Square-Wheeled Trains & Flightless Planes: God’s Love for the Despised
by Sam Bowman
In 2008, any self-respecting elementary school kid like myself had a presentable hoard of Bionicle. It was only right. Lego’s response to the action figure craze gave me access to copious buildable heroes and innumerable hours of fun. There was only one issue.
The green ones. Those godforsaken green ones.
For reasons I don’t really understand, the green plastic Lego used to produce Bionicle figures was defective. It was notoriously brittle. It would snap right as it attached to the other Lego pieces. Not the blue ones. Not the red ones. The green ones. Tragedy for a preteen.
There wasn’t much use for those pieces after they snapped. All that was left to do was to give them a Viking burial and buy the slightly less cooler blue Bionicle.
It’s easy to feel like that broken green action figure in the eyes of the world around us.
Useless. Disposable. Foolish. And in a lot of ways, that’s not out of the ordinary for the Christian. We’re told that in this world, we will have trouble (John 16:33). We know that sin’s consequences impact daily life under the sun (Romans 8:22). We worship a stumbling block to the nations (1 Corinthians 1:23).

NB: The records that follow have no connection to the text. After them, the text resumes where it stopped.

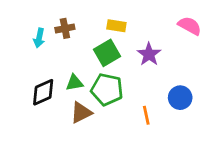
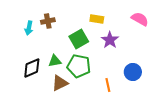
yellow rectangle: (116, 26) -> (97, 19), moved

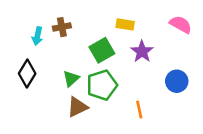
green triangle: (55, 61) -> (71, 79), turned -32
green pentagon: (79, 66) -> (102, 85), turned -30
black diamond: (32, 68) -> (27, 73), moved, turned -35
blue circle: (133, 72) -> (177, 81), moved

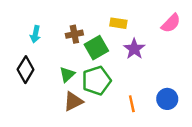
pink semicircle: (181, 24) -> (171, 23), turned 105
brown cross: (62, 27) -> (74, 34), moved
blue circle: (177, 81) -> (167, 99), moved

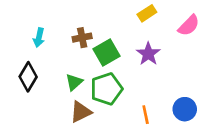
yellow rectangle: (118, 23) -> (147, 13), moved, turned -42

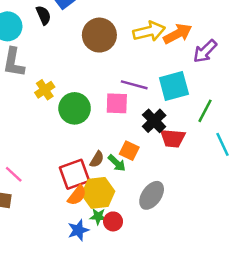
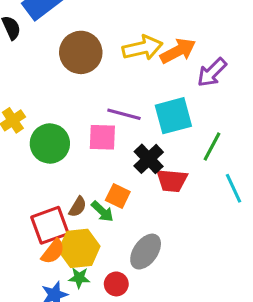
red circle: (113, 221) -> (116, 284), moved

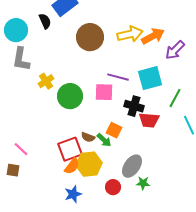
black cross: (149, 159) -> (134, 106), turned -30
brown semicircle: (78, 207) -> (88, 137), turned 80
green star: (79, 278) -> (143, 183), moved

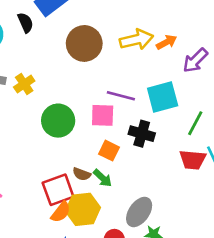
orange arrow: (153, 36) -> (167, 42), size x0.7
yellow cross: (46, 81) -> (24, 84), moved
red trapezoid: (149, 120) -> (193, 160), moved
orange square: (114, 130) -> (109, 151), moved

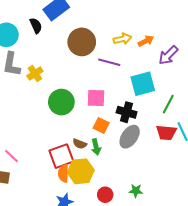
yellow arrow: (136, 40) -> (122, 39), size x0.7
purple line: (121, 96) -> (109, 62), moved
green arrow: (103, 178) -> (96, 147), turned 35
orange semicircle: (61, 212) -> (63, 173), turned 144
gray ellipse: (139, 212) -> (130, 137), moved

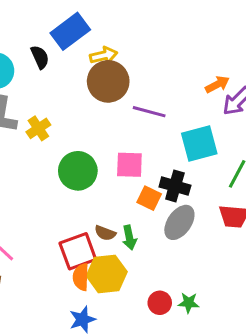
yellow arrow: (122, 39) -> (104, 56), moved
orange arrow: (146, 41) -> (217, 84), moved
orange square: (101, 125) -> (149, 198), moved
red circle: (105, 195) -> (160, 303), moved

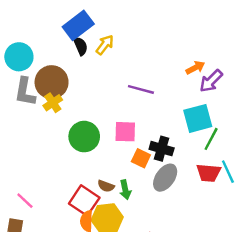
yellow arrow: (104, 56) -> (105, 45), turned -40
black semicircle: (40, 57) -> (81, 46), moved
brown circle: (108, 81) -> (52, 82), moved
cyan square: (199, 144) -> (198, 118), moved
red square: (78, 251) -> (84, 201), turned -36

So what do we do when we feel like a misfit toy? We remember that Christ sees things differently than man does (Isaiah 55:8-9). And He doesn’t see value the way the world sees value.
Want evidence of that? Well, judging by the Mariah Carey music I hear over your shoulder, you picked a great time of year to ask. As I write this, it’s beginning to look a lot like Christmas- when we celebrate our King coming to earth to triumphantly defeat sin and death. But oftentimes, it’s easy to forget how He didn’t come. He didn’t choose to come as a conqueror on a white horse. That day will come later. At Bethlehem, Christ came as a humble baby, welcomed by destitute parents, political turbulence, and more than the average amount of cows usually involved in labor. How useless, the world around Him said. How foolish.

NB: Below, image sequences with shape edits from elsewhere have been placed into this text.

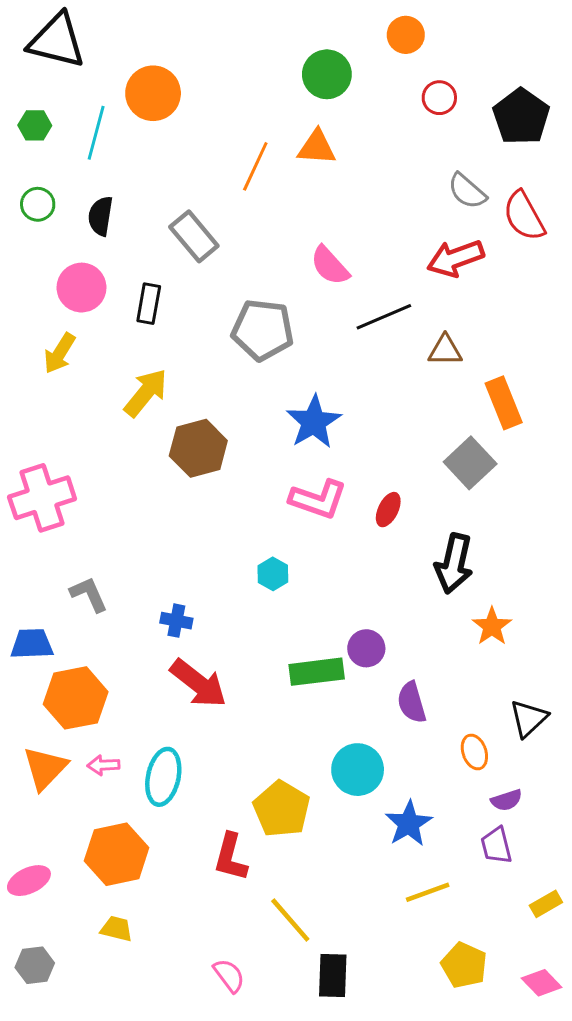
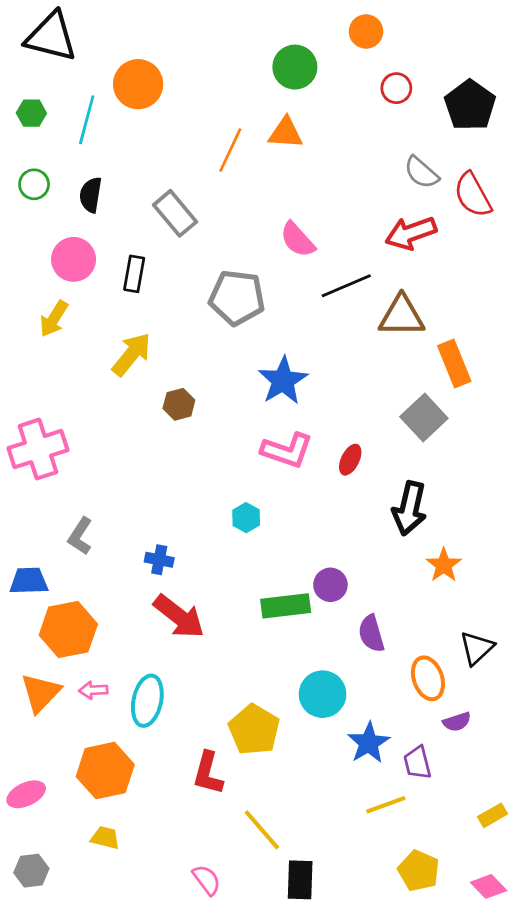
brown triangle: (445, 350) -> (402, 316), size x1.5
brown hexagon: (198, 448) -> (179, 404), size x0.6
gray L-shape: (89, 594) -> (80, 536), turned -123
orange ellipse: (474, 752) -> (428, 678), size x1.4
purple trapezoid: (496, 845) -> (417, 763), moved

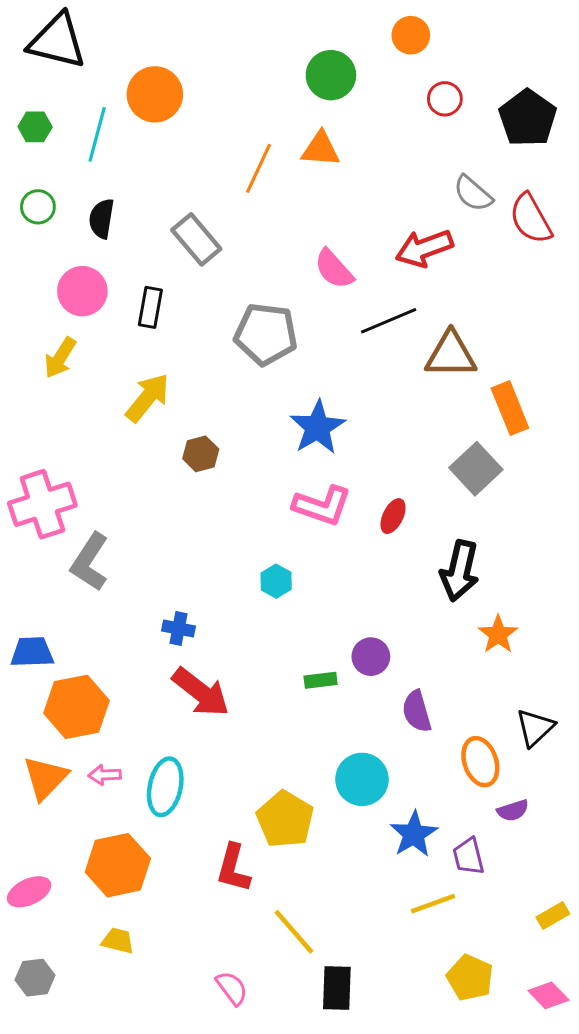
red arrow: (411, 233) -> (424, 248), moved
gray L-shape: (80, 536) -> (90, 562), moved, size x1.4
green rectangle: (286, 606) -> (321, 680), size x0.6

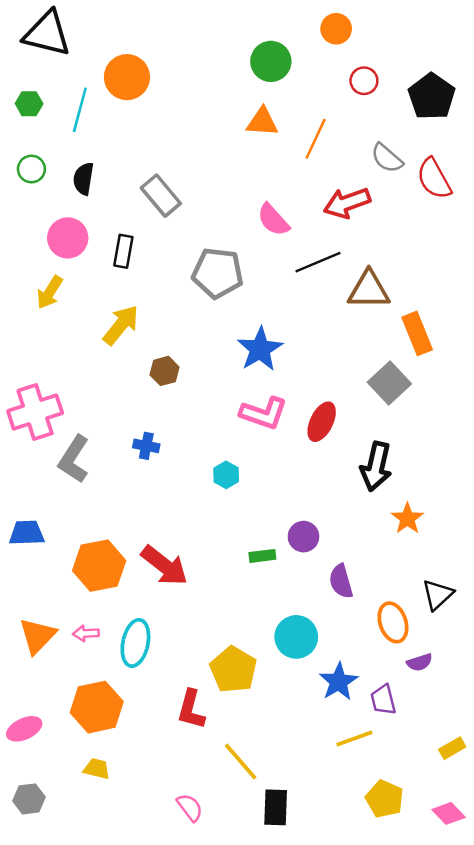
orange line: (258, 168) -> (316, 139), moved
red ellipse: (393, 516) -> (322, 422), size x1.4
blue cross: (179, 628) -> (146, 446), moved
orange hexagon: (76, 707) -> (99, 566), moved

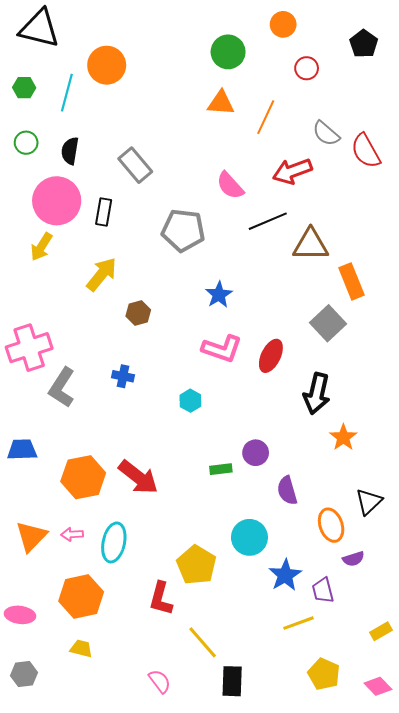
black pentagon: (432, 96) -> (364, 44), moved, size x0.7
pink circle: (68, 238) -> (57, 201), size x1.4
blue star: (260, 349) -> (219, 295), size x0.7
pink ellipse: (24, 729) -> (20, 615), turned 32

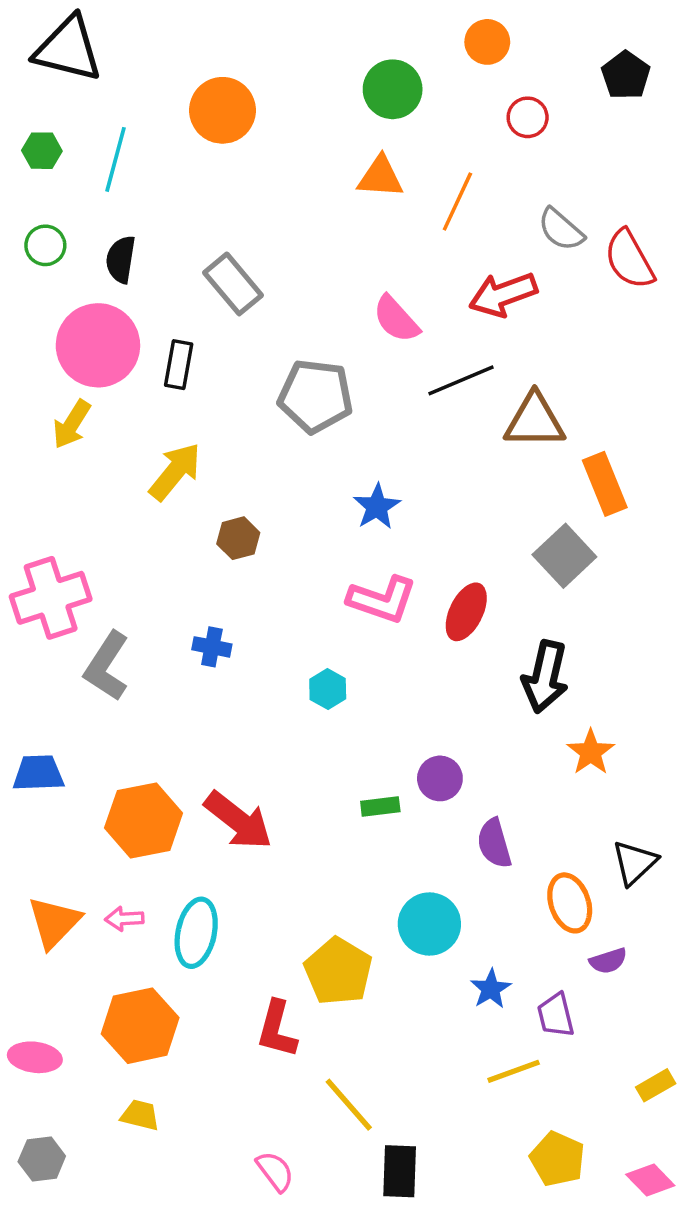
orange circle: (107, 65) -> (222, 110), moved
blue star: (285, 575) -> (491, 989), size x0.7

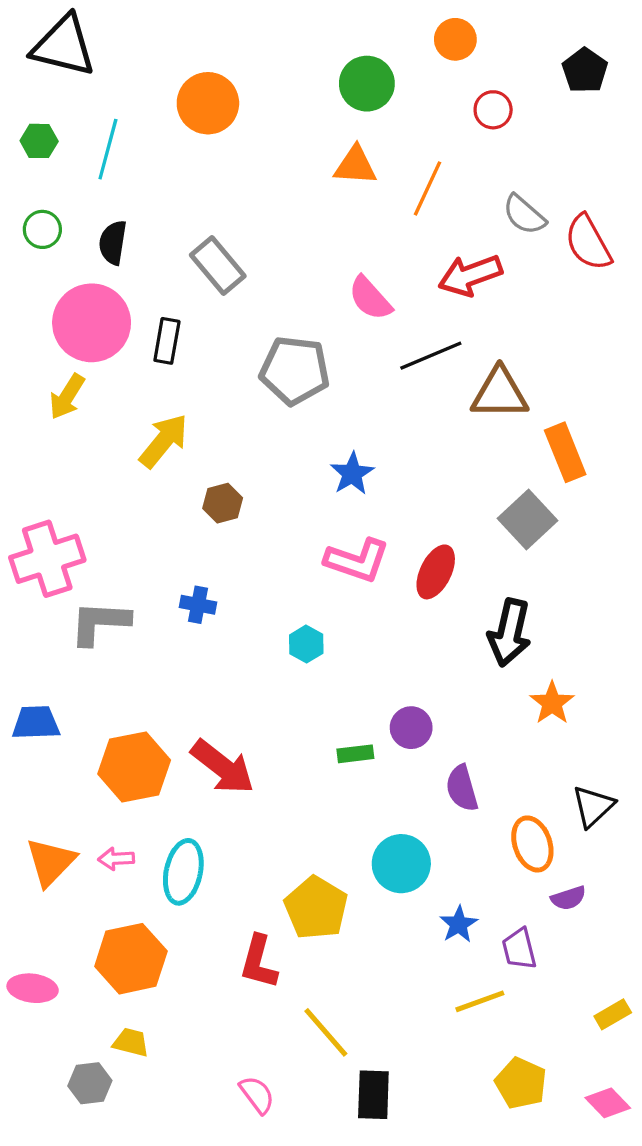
gray L-shape: (107, 666) -> (100, 623), turned 60
gray hexagon: (42, 1159) -> (90, 1083), moved

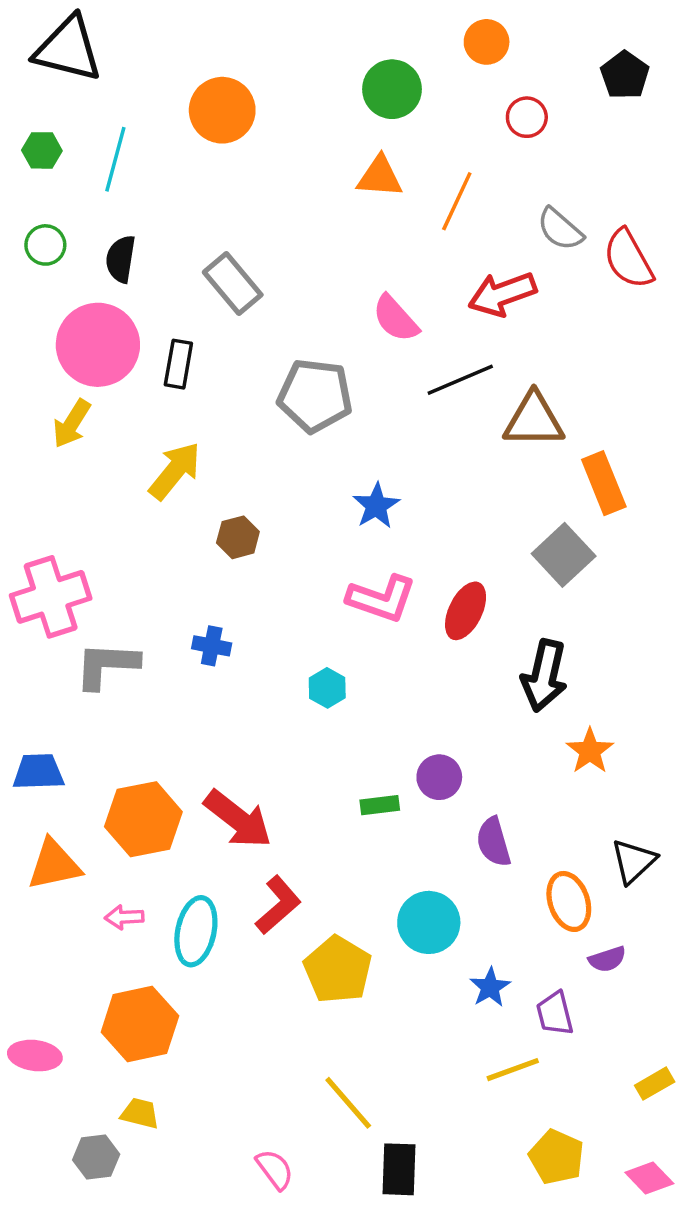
orange triangle: (51, 862) -> (54, 865), moved, turned 34
red L-shape: (259, 962) -> (278, 905), moved, turned -146

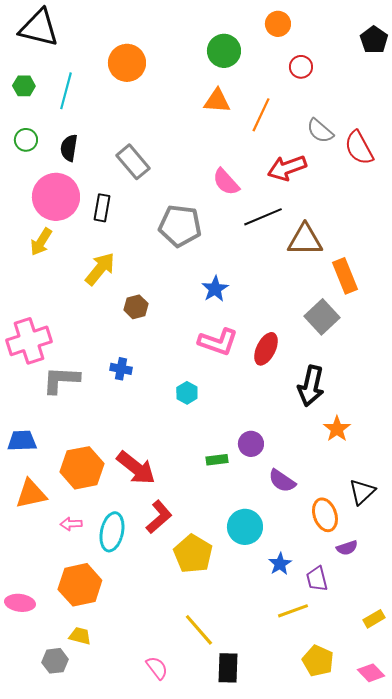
black pentagon: (625, 75) -> (374, 40), moved
purple semicircle: (494, 842) -> (282, 481), turned -40

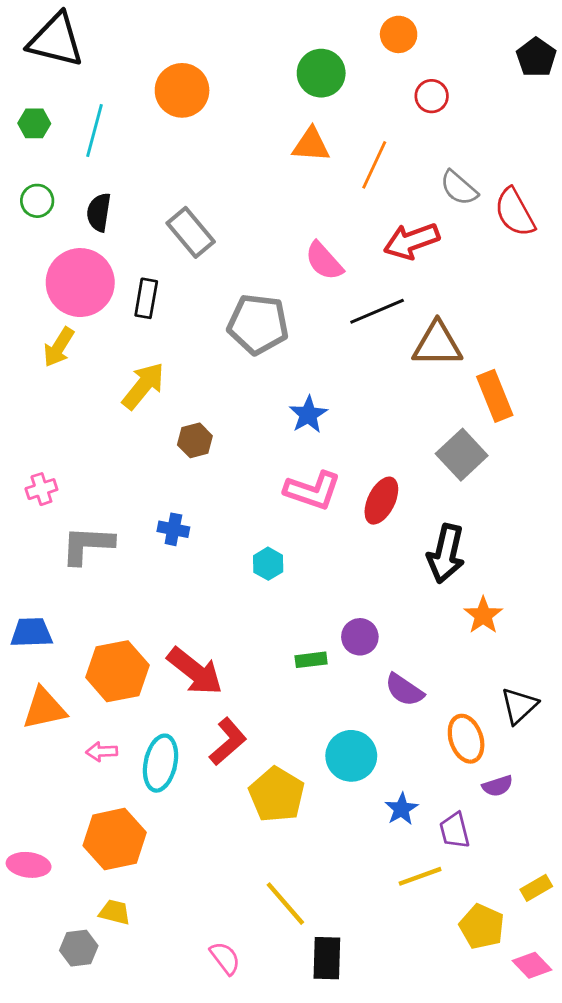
pink cross: (29, 341) -> (41, 489), size x0.5
yellow pentagon: (318, 661) -> (482, 927), moved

How beautiful. Christ’s coming shows His humility, absolutely- but it also shows His desire to use what Paul calls in 1 Corinthians 1 “what is foolish in the world” to bring Himself glory. No man will get credit for the goodness and mercy of God. In His providence, He’s willing to use anyone and anything to show a broken and dying world His own kindness. Our response to God’s grand plan of redemption could never be “Welp! Makes sense. I would have done it the same way.” Instead, we can only say with Paul in Romans 11, “Oh, the depth of the riches and wisdom and knowledge of God! How unsearchable are his judgments and how inscrutable his ways!”
Take heart, saint. Christ loves the weak and despised. Even more than that, it gives Him joy to glorify Himself in you. The world and its desires can’t define you. Jesus Himself is the only
one that can. Go and live in that freedom, friend- even if you feel like a square-wheeled train or a flightless plane or a recently compromised bright green Bionicle. Find peace in the truth that because of Christ’s work, God intends to love you as His own- and to use your life as a testament to His own wisdom.